Martin continued to be deployed in his capacity as the wookie’s handler this year, similar to the way he was used to shadow Kris Letang in Pittburgh. As such, Martin’s statistics saw improvement across the board commensurate with the career defining season of his partner. Martin improved in points (26), goals (4), and assists (22) all while skating over a minute less per game (probably due to the coaching staff having more trust in the Schlemko-Dillon pairing than in the rotating cast of DeMelo and Mueller with a dash of Polak from the previous year).
In a year where the Sharks possession numbers took a slight step back, Martin’s improved, where he posted a comfortable 51.73% Corsi for. This may have something to do with Martin spending slightly more time with and against lower line forwards. Martin spent a majority of his time against third line forwards and second pair defenders, not surprising as head coach DeBoer continues to put Burns in position to annihilate.
Martin also seemed to establish himself further as a veteran presence on the team. In his tenth NHL season, Martin was used effectively to cover any missed assignments high in the offensive zone or to cover for Burns’ rover pinches. As a result, if the Sharks do decide to skew younger in the coming years, Martin seems to be making himself an important part of that plan.
2016-17 Sharks 5v5 Usage Chart (via Corsica Hockey)
Paul Martin Rolling 25-game score, zone, and venue-adjusted average CF% (via Corsica Hockey)
Paul Martin Hero Chart (via Own The Puck):
This may come as a surprise to many of you, but Paul Martin is not really a highlight reel player. I wanted to find a play that shows Martin’s responsibility, poise, and vision. In a January 2-1 win over the Tampa Bay Lightning, Martin corrals a pass from Ryan Carpenter that may have been headed out to Burns at the point. This pulls defenders Tyler Johnson and Alex Killorn toward him on the half wall, opening up space for Carpenter to cycle back out. Martin loses Johnson with a cute little spin move, feeds the puck to Carpenter, and the latter bombs it through an Anton Stralman screen to open the scoring. Really clever little sequence.
What comes next?
Martin is a valuable veteran presence on a team with more younger players every year (which every team is, these days).

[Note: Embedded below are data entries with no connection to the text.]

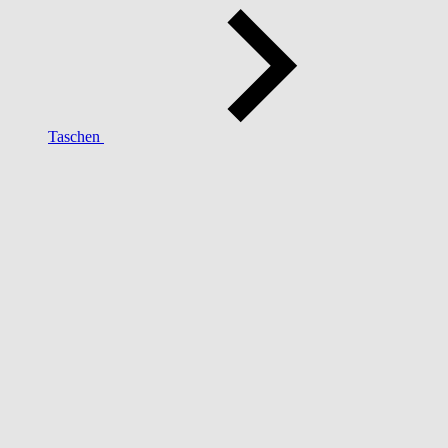
Taschen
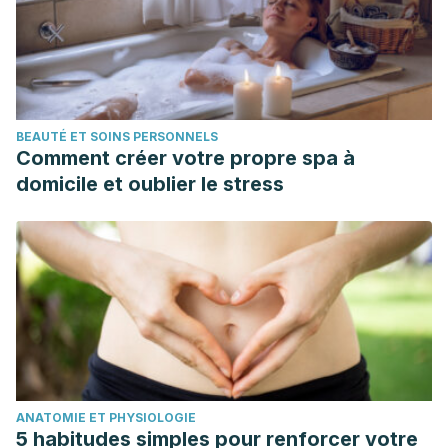
BEAUTÉ ET SOINS PERSONNELS
Comment créer votre propre spa à
domicile et oublier le stress
ANATOMIE ET PHYSIOLOGIE
5 habitudes simples pour renforcer votre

Signed through 2019 at a reasonable cap hit of $4.85 million AAV, Martin should be a stable on the Sharks’ blue line for the next few years.

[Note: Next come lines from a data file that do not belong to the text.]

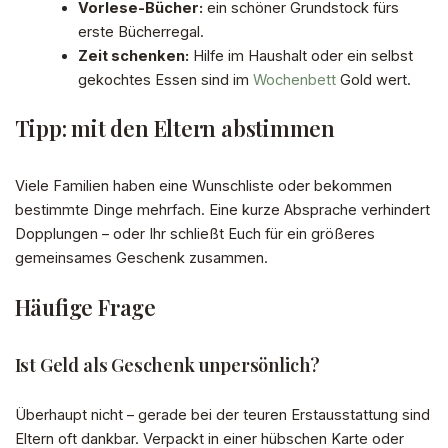
Vorlese-Bücher:
ein schöner Grundstock fürs
erste Bücherregal.
Zeit schenken:
Hilfe im Haushalt oder ein selbst
gekochtes Essen sind im
Wochenbett
Gold wert.
Tipp: mit den Eltern abstimmen
Viele Familien haben eine Wunschliste oder bekommen
bestimmte Dinge mehrfach. Eine kurze Absprache verhindert
Dopplungen – oder Ihr schließt Euch für ein größeres
gemeinsames Geschenk zusammen.
Häufige Frage
Ist Geld als Geschenk unpersönlich?
Überhaupt nicht – gerade bei der teuren Erstausstattung sind
Eltern oft dankbar. Verpackt in einer hübschen Karte oder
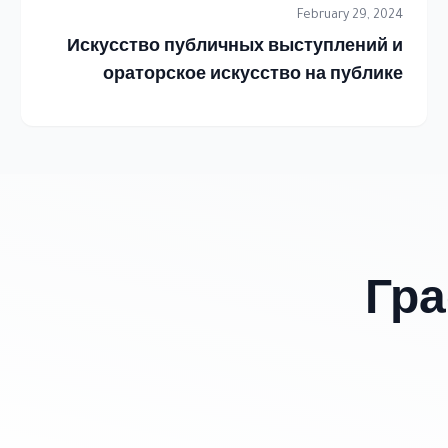
February 29, 2024
Искусство публичных выступлений и
ораторское искусство на публике
Гр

Wait, what? Expansion draft? Oh. Oh dear.
On the off chance the Sharks elect to protect only three defenders from the Vegas Golden Knights, it’s a possibility that Paul Martin will play next season wearing a new and strange jersey with a Spartan helmet on it for some reason. I expect the Sharks to protect four blue liners, one of them being Martin, but that leads to a decision to expose either Melker Karlsson or Chris Tierney, and that could throw a proverbial wrench into the Sharks’ future plans.